It’s a good thing Bank of England Mark Carney has changed his forward guidance to look at spare capacity as opposed to just unemployment as today should see the rate edge 0.1% lower to 7.1%, a stone’s throw from his original threshold of 7.0% that would have triggered the first interest rate hike in the UK. Despite his arch dovishness and yesterday’s fall in inflation for the UK, sterling was very quick to reverse initial weakness and GBPUSD rallied back above the 1.6700 level, this morning it trades at 1.6745. Only last week cable hit a fresh four year high, putting 1.7000 in sight and with the near term trend continuing to maintain an upward bias, bulls of sterling will be closely watching for a test of resistance seen at the recent highs around 1.6820.

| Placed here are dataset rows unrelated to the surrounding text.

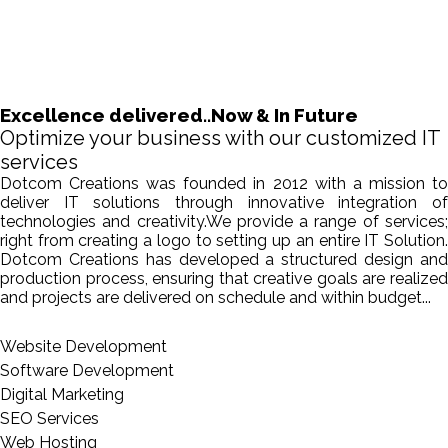
Excellence delivered..Now & In Future
Optimize your business with our customized IT
services
Dotcom Creations was founded in 2012 with a mission to
deliver IT solutions through innovative integration of
technologies and creativity.We provide a range of services;
right from creating a logo to setting up an entire IT Solution.
Dotcom Creations has developed a structured design and
production process, ensuring that creative goals are realized
and projects are delivered on schedule and within budget...
Website Development
Software Development
Digital Marketing
SEO Services
Web Hosting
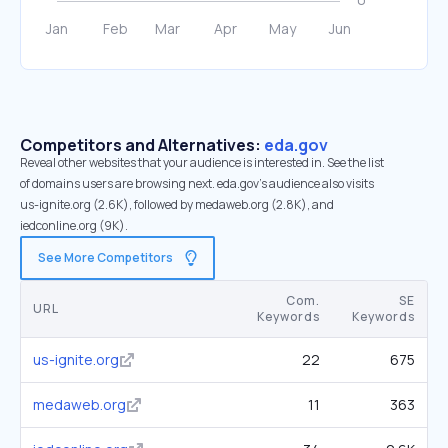
Competitors and Alternatives:
eda.gov
Reveal other websites that your audience is interested in. See the list
of domains users are browsing next. eda.gov’s audience also visits
us-ignite.org (2.6K), followed by medaweb.org (2.8K), and
iedconline.org (9K).
See More Competitors
Com.
SE
URL
Keywords
Keywords
us-ignite.org
22
675
medaweb.org
11
363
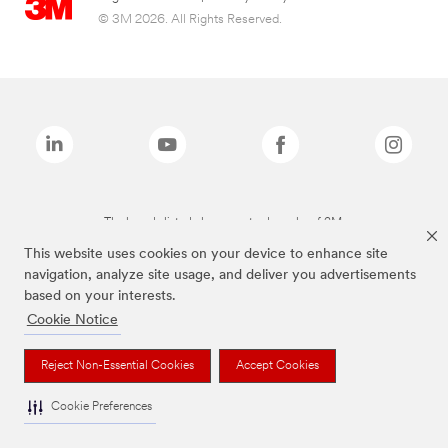
© 3M 2026. All Rights Reserved.
The brands listed above are trademarks of 3M.
This website uses cookies on your device to enhance site
navigation, analyze site usage, and deliver you advertisements
based on your interests.
Cookie Notice
Reject Non-Essential Cookies
Accept Cookies
Cookie Preferences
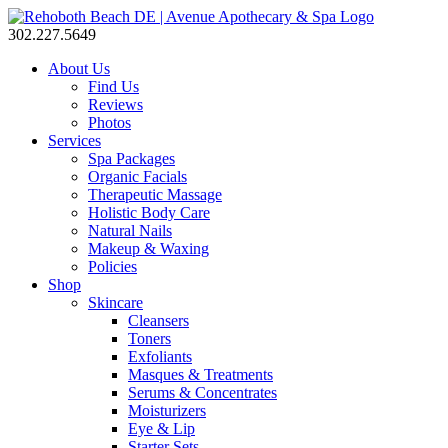
302.227.5649
About Us
Find Us
Reviews
Photos
Services
Spa Packages
Organic Facials
Therapeutic Massage
Holistic Body Care
Natural Nails
Makeup & Waxing
Policies
Shop
Skincare
Cleansers
Toners
Exfoliants
Masques & Treatments
Serums & Concentrates
Moisturizers
Eye & Lip
Starter Sets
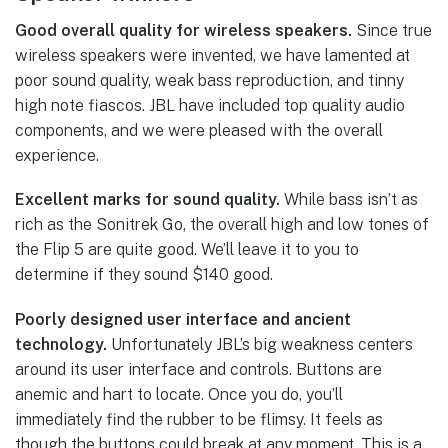
Good overall quality for wireless speakers.
Since true
wireless speakers were invented, we have lamented at
poor sound quality, weak bass reproduction, and tinny
high note fiascos. JBL have included top quality audio
components, and we were pleased with the overall
experience.
Excellent marks for sound quality.
While bass isn’t as
rich as the Sonitrek Go, the overall high and low tones of
the Flip 5 are quite good. We’ll leave it to you to
determine if they sound $140 good.
Poorly designed user interface and ancient
technology.
Unfortunately JBL’s big weakness centers
around its user interface and controls. Buttons are
anemic and hart to locate. Once you do, you’ll
immediately find the rubber to be flimsy. It feels as
though the buttons could break at any moment. This is a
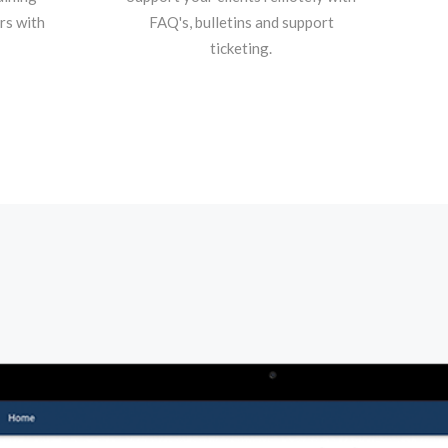
rs with
FAQ's, bulletins and support
ticketing.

Despite the headline figure being key and also the claimant count number likely to drive sterling’s moves today, commentators will be focusing more on the potentially headline grabbing average earnings figure. This is due to come in at 1.7%, higher than yesterday’s 1.6% CPI number and the first sign than real incomes are increasing. For those serious inflation bears out there, this could prevent any continued steep decline in inflation as the already consumer lead recovery in the UK picks up steam.
Chinese data overnight has assisted a return of risk appetite this morning as both retail sales and the headline GDP figure exceeded expectations. The Yen has ceded some ground and indices are heading higher as it looks like investors are looking ahead to the Easter break with optimism.